» TASK INPUTS
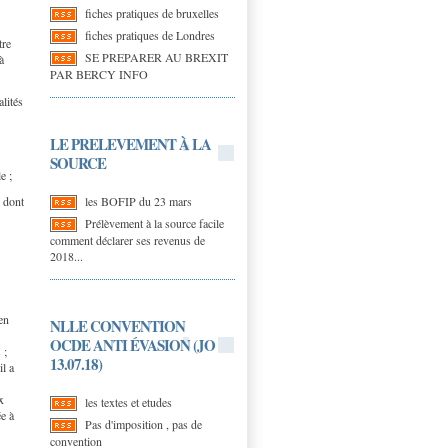
fiches pratiques de bruxelles
fiches pratiques de Londres
tre
SE PREPARER AU BREXIT
à
PAR BERCY INFO
lités
LE PRELEVEMENT À LA
SOURCE
e ;
les BOFIP du 23 mars
e dont
Prélèvement à la source facile
comment déclarer ses revenus de
2018...
 en
NLLE CONVENTION
OCDE ANTI ÉVASION (JO
 ;
13.07.18)
il a
x
les textes et etudes
ée à
Pas d'imposition , pas de
convention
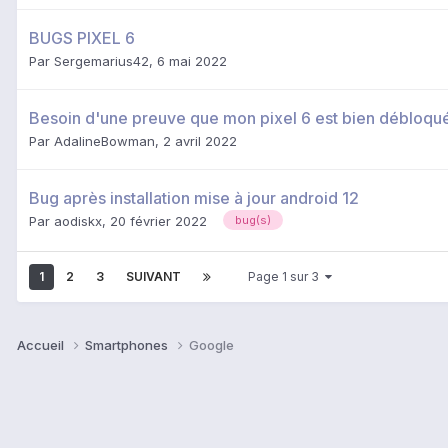
BUGS PIXEL 6
Par
Sergemarius42
,
6 mai 2022
Besoin d'une preuve que mon pixel 6 est bien débloqu
Par
AdalineBowman
,
2 avril 2022
Bug après installation mise à jour android 12
Par
aodiskx
,
20 février 2022
bug(s)
1
2
3
SUIVANT
Page 1 sur 3
Accueil
Smartphones
Google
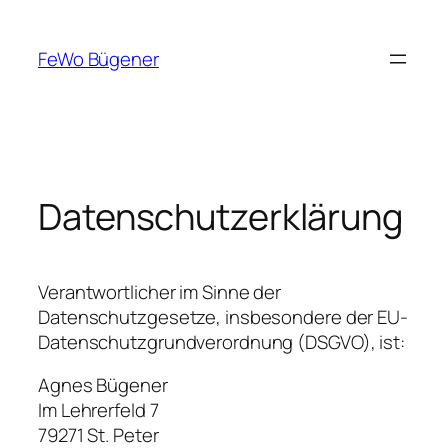
Zum
Inhalt
FeWo Bügener
springen
Datenschutzerklärung
Verantwortlicher im Sinne der
Datenschutzgesetze, insbesondere der EU-
Datenschutzgrundverordnung (DSGVO), ist:
Agnes Bügener
Im Lehrerfeld 7
79271 St. Peter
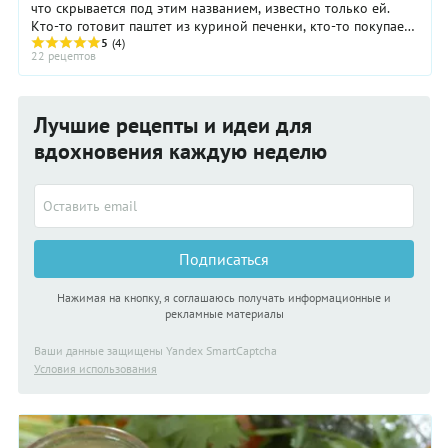
что скрывается под этим названием, известно только ей.
Кто-то готовит паштет из куриной печенки, кто-то покупает
для паштета копченую курицу ...
5
(4)
22 рецептов
Лучшие рецепты и идеи для
вдохновения каждую неделю
Подписаться
Нажимая на кнопку, я соглашаюсь получать информационные и
рекламные материалы
Ваши данные защищены Yandex SmartCaptcha
Условия использования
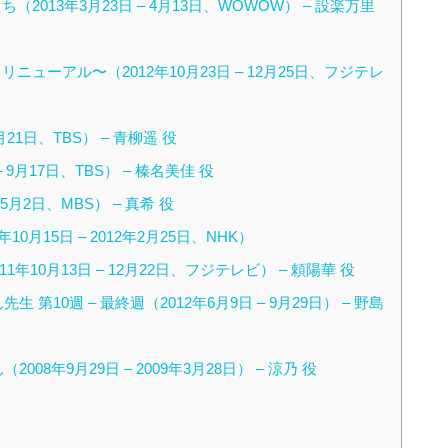
013年3月23日 – 4月13日、WOWOW） – 設楽万里
ューアル〜（2012年10月23日 – 12月25日、フジテレ
月21日、TBS） – 青柳遥 役
9月17日、TBS） – 榛名美佳 役
 5月2日、MBS） – 真希 役
1年10月15日 – 2012年2月25日、NHK）
2011年10月13日 – 12月22日、フジテレビ） – 頼陽華 役
第10週 – 最終週（2012年6月9日 – 9月29日） – 野島
8年9月29日 – 2009年3月28日） – 涼乃 役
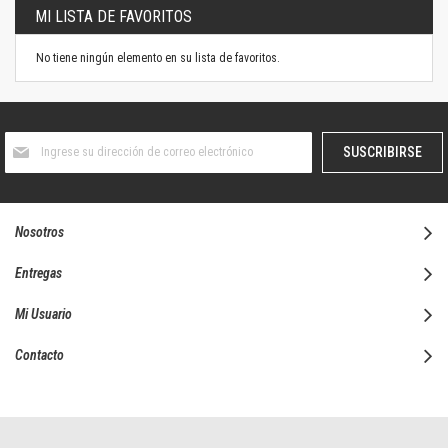
MI LISTA DE FAVORITOS
No tiene ningún elemento en su lista de favoritos.
Suscríbase
SUSCRIBIRSE
al
boletín
informativo:
Nosotros
Entregas
Mi Usuario
Contacto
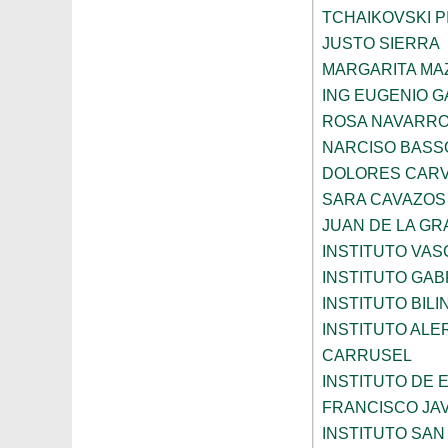
TCHAIKOVSKI PI
JUSTO SIERRA
MARGARITA MA
ING EUGENIO 
ROSA NAVARR
NARCISO BASS
DOLORES CARV
SARA CAVAZOS
JUAN DE LA GR
INSTITUTO VAS
INSTITUTO GAB
INSTITUTO BIL
INSTITUTO ALE
CARRUSEL
INSTITUTO DE
FRANCISCO JAV
INSTITUTO SAN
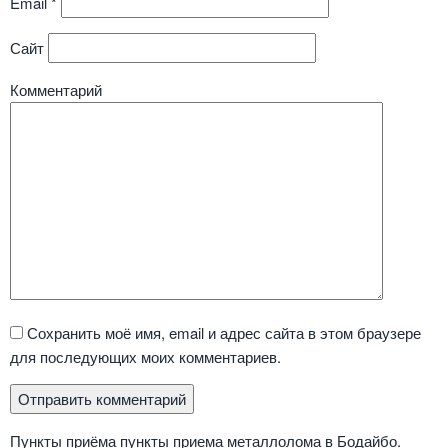
Email
*
Сайт
Комментарий
Сохранить моё имя, email и адрес сайта в этом браузере
для последующих моих комментариев.
Пункты приёма пункты приема металлолома в Бодайбо.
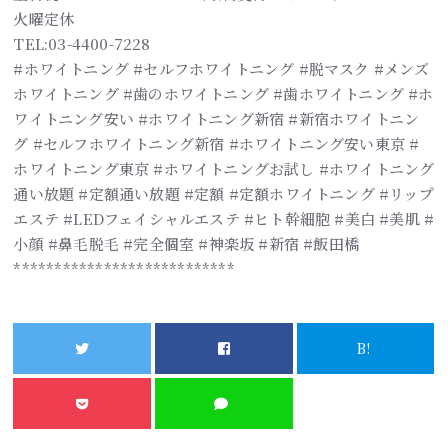
火曜定休
TEL:03-4400-7228
#ホワイトニング #セルフホワイトニング #脱マスク #メンズ
ホワイトニング #歯のホワイトニング #歯ホワイトニング #ホ
ワイトニング安い #ホワイトニング新宿 #新宿ホワイトニン
グ #セルフホワイトニング新宿 #ホワイトニング安い東京 #
ホワイトニング東京 #ホワイトニングお試し #ホワイトニング
通い放題 #定額通い放題 #定額 #定額ホワイトニング #リップ
エステ #LEDフェイシャルエステ #ヒト幹細胞 #美白 #美肌 #
小顔 #鼻毛脱毛 #完全個室 #神楽坂 #新宿 #飯田橋
***************************
B!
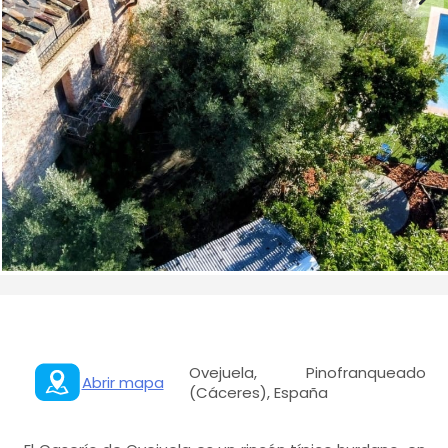
Ovejuela, Pinofranqueado
Abrir mapa
(Cáceres), España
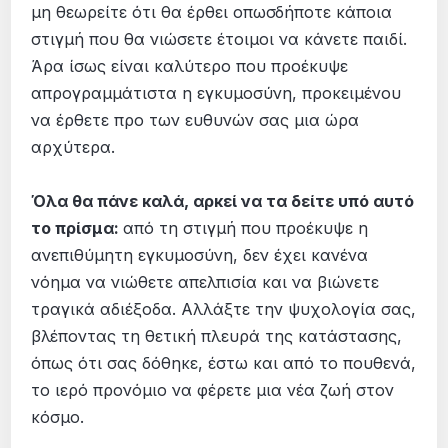
μη θεωρείτε ότι θα έρθει οπωσδήποτε κάποια
στιγμή που θα νιώσετε έτοιμοι να κάνετε παιδί.
Άρα ίσως είναι καλύτερο που προέκυψε
απρογραμμάτιστα η εγκυμοσύνη, προκειμένου
να έρθετε προ των ευθυνών σας μια ώρα
αρχύτερα.
Όλα θα πάνε καλά, αρκεί να τα δείτε υπό αυτό
το πρίσμα:
από τη στιγμή που προέκυψε η
ανεπιθύμητη εγκυμοσύνη, δεν έχει κανένα
νόημα να νιώθετε απελπισία και να βιώνετε
τραγικά αδιέξοδα. Αλλάξτε την ψυχολογία σας,
βλέποντας τη θετική πλευρά της κατάστασης,
όπως ότι σας δόθηκε, έστω και από το πουθενά,
το ιερό προνόμιο να φέρετε μια νέα ζωή στον
κόσμο.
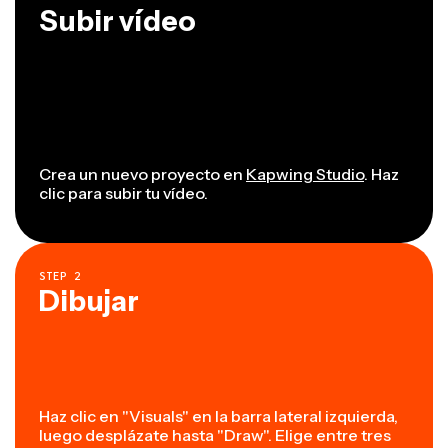
Subir vídeo
Crea un nuevo proyecto en
Kapwing Studio
. Haz
clic para subir tu vídeo.
STEP
2
Dibujar
Haz clic en "Visuals" en la barra lateral izquierda,
luego desplázate hasta "Draw". Elige entre tres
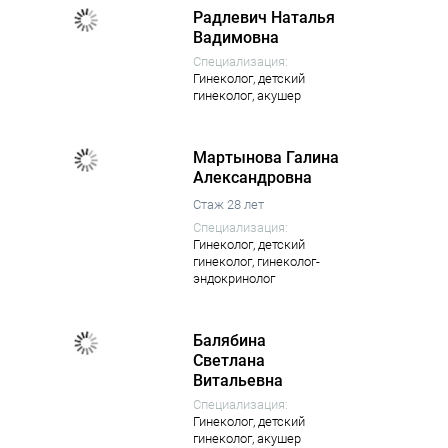
Радлевич Наталья
Вадимовна
Специализация:
Гинеколог,
детский
гинеколог,
акушер
Мартынова Галина
Александровна
Стаж 28 лет
Специализация:
Гинеколог,
детский
гинеколог,
гинеколог-
эндокринолог
Балябина
Светлана
Витальевна
Специализация:
Гинеколог,
детский
гинеколог,
акушер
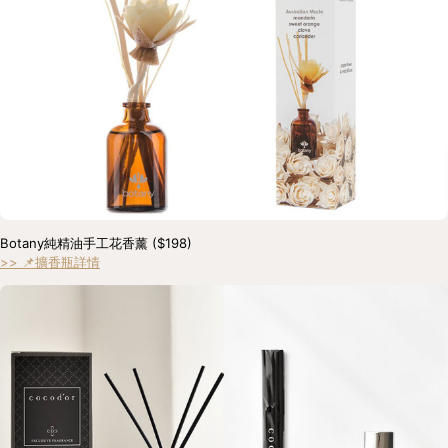
Botany純精油手工花香薰 ($198) 
>> 📌擴香瓶詳情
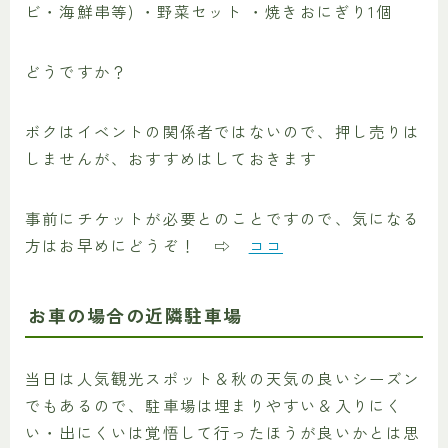
ビ・海鮮串等) ・野菜セット ・焼きおにぎり1個
どうですか？
ボクはイベントの関係者ではないので、押し売りは
しませんが、おすすめはしておきます
事前にチケットが必要とのことですので、気になる
方はお早めにどうぞ！ ⇨
ココ
お車の場合の近隣駐車場
当日は人気観光スポット＆秋の天気の良いシーズン
でもあるので、駐車場は埋まりやすい＆入りにく
い・出にくいは覚悟して行ったほうが良いかとは思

» TASK
The entries above are to be returned exactly, without their pictures.

» EXPECTED ANSWER
fiches pratiques de bruxelles
fiches pratiques de Londres
tre
SE PREPARER AU BREXIT
à
PAR BERCY INFO
lités
LE PRELEVEMENT À LA
SOURCE
e ;
les BOFIP du 23 mars
e dont
Prélèvement à la source facile
comment déclarer ses revenus de
2018...
 en
NLLE CONVENTION
OCDE ANTI ÉVASION (JO
 ;
13.07.18)
il a
x
les textes et etudes
ée à
Pas d'imposition , pas de
convention
BUGS PIXEL 6
Par
Sergemarius42
,
6 mai 2022
Besoin d'une preuve que mon pixel 6 est bien débloqu
Par
AdalineBowman
,
2 avril 2022
Bug après installation mise à jour android 12
Par
aodiskx
,
20 février 2022
bug(s)
1
2
3
SUIVANT
Page 1 sur 3
Accueil
Smartphones
Google
Zum
Inhalt
FeWo Bügener
springen
Datenschutzerklärung
Verantwortlicher im Sinne der
Datenschutzgesetze, insbesondere der EU-
Datenschutzgrundverordnung (DSGVO), ist:
Agnes Bügener
Im Lehrerfeld 7
79271 St. Peter
что скрывается под этим названием, известно только ей.
Кто-то готовит паштет из куриной печенки, кто-то покупает
для паштета копченую курицу ...
5
(4)
22 рецептов
Лучшие рецепты и идеи для
вдохновения каждую неделю
Подписаться
Нажимая на кнопку, я соглашаюсь получать информационные и
рекламные материалы
Ваши данные защищены Yandex SmartCaptcha
Условия использования
013年3月23日 – 4月13日、WOWOW） – 設楽万里
ューアル〜（2012年10月23日 – 12月25日、フジテレ
月21日、TBS） – 青柳遥 役
9月17日、TBS） – 榛名美佳 役
 5月2日、MBS） – 真希 役
1年10月15日 – 2012年2月25日、NHK）
2011年10月13日 – 12月22日、フジテレビ） – 頼陽華 役
第10週 – 最終週（2012年6月9日 – 9月29日） – 野島
8年9月29日 – 2009年3月28日） – 涼乃 役
MI LISTA DE FAVORITOS
No tiene ningún elemento en su lista de favoritos.
Suscríbase
SUSCRIBIRSE
al
boletín
informativo:
Nosotros
Entregas
Mi Usuario
Contacto
TCHAIKOVSKI PI
JUSTO SIERRA
MARGARITA MA
ING EUGENIO 
ROSA NAVARR
NARCISO BASS
DOLORES CARV
SARA CAVAZOS
JUAN DE LA GR
INSTITUTO VAS
INSTITUTO GAB
INSTITUTO BIL
INSTITUTO ALE
CARRUSEL
INSTITUTO DE
FRANCISCO JAV
INSTITUTO SAN
Email
*
Сайт
Комментарий
Сохранить моё имя, email и адрес сайта в этом браузере
для последующих моих комментариев.
Пункты приёма пункты приема металлолома в Бодайбо.
火曜定休
TEL:03-4400-7228
#ホワイトニング #セルフホワイトニング #脱マスク #メンズ
ホワイトニング #歯のホワイトニング #歯ホワイトニング #ホ
ワイトニング安い #ホワイトニング新宿 #新宿ホワイトニン
グ #セルフホワイトニング新宿 #ホワイトニング安い東京 #
ホワイトニング東京 #ホワイトニングお試し #ホワイトニング
通い放題 #定額通い放題 #定額 #定額ホワイトニング #リップ
エステ #LEDフェイシャルエステ #ヒト幹細胞 #美白 #美肌 #
小顔 #鼻毛脱毛 #完全個室 #神楽坂 #新宿 #飯田橋
***************************
B!
Ovejuela, Pinofranqueado
Abrir mapa
(Cáceres), España
μη θεωρείτε ότι θα έρθει οπωσδήποτε κάποια
στιγμή που θα νιώσετε έτοιμοι να κάνετε παιδί.
Άρα ίσως είναι καλύτερο που προέκυψε
απρογραμμάτιστα η εγκυμοσύνη, προκειμένου
να έρθετε προ των ευθυνών σας μια ώρα
αρχύτερα.
Όλα θα πάνε καλά, αρκεί να τα δείτε υπό αυτό
το πρίσμα:
από τη στιγμή που προέκυψε η
ανεπιθύμητη εγκυμοσύνη, δεν έχει κανένα
νόημα να νιώθετε απελπισία και να βιώνετε
τραγικά αδιέξοδα. Αλλάξτε την ψυχολογία σας,
βλέποντας τη θετική πλευρά της κατάστασης,
όπως ότι σας δόθηκε, έστω και από το πουθενά,
το ιερό προνόμιο να φέρετε μια νέα ζωή στον
κόσμο.
Subir vídeo
Crea un nuevo proyecto en
Kapwing Studio
. Haz
clic para subir tu vídeo.
STEP
2
Dibujar
Haz clic en "Visuals" en la barra lateral izquierda,
luego desplázate hasta "Draw". Elige entre tres
Радлевич Наталья
Вадимовна
Специализация:
Гинеколог,
детский
гинеколог,
акушер
Мартынова Галина
Александровна
Стаж 28 лет
Специализация:
Гинеколог,
детский
гинеколог,
гинеколог-
эндокринолог
Балябина
Светлана
Витальевна
Специализация:
Гинеколог,
детский
гинеколог,
акушер
Botany純精油手工花香薰 ($198) 
>> 📌擴香瓶詳情
ビ・海鮮串等) ・野菜セット ・焼きおにぎり1個
どうですか？
ボクはイベントの関係者ではないので、押し売りは
しませんが、おすすめはしておきます
事前にチケットが必要とのことですので、気になる
方はお早めにどうぞ！ ⇨
ココ
お車の場合の近隣駐車場
当日は人気観光スポット＆秋の天気の良いシーズン
でもあるので、駐車場は埋まりやすい＆入りにく
い・出にくいは覚悟して行ったほうが良いかとは思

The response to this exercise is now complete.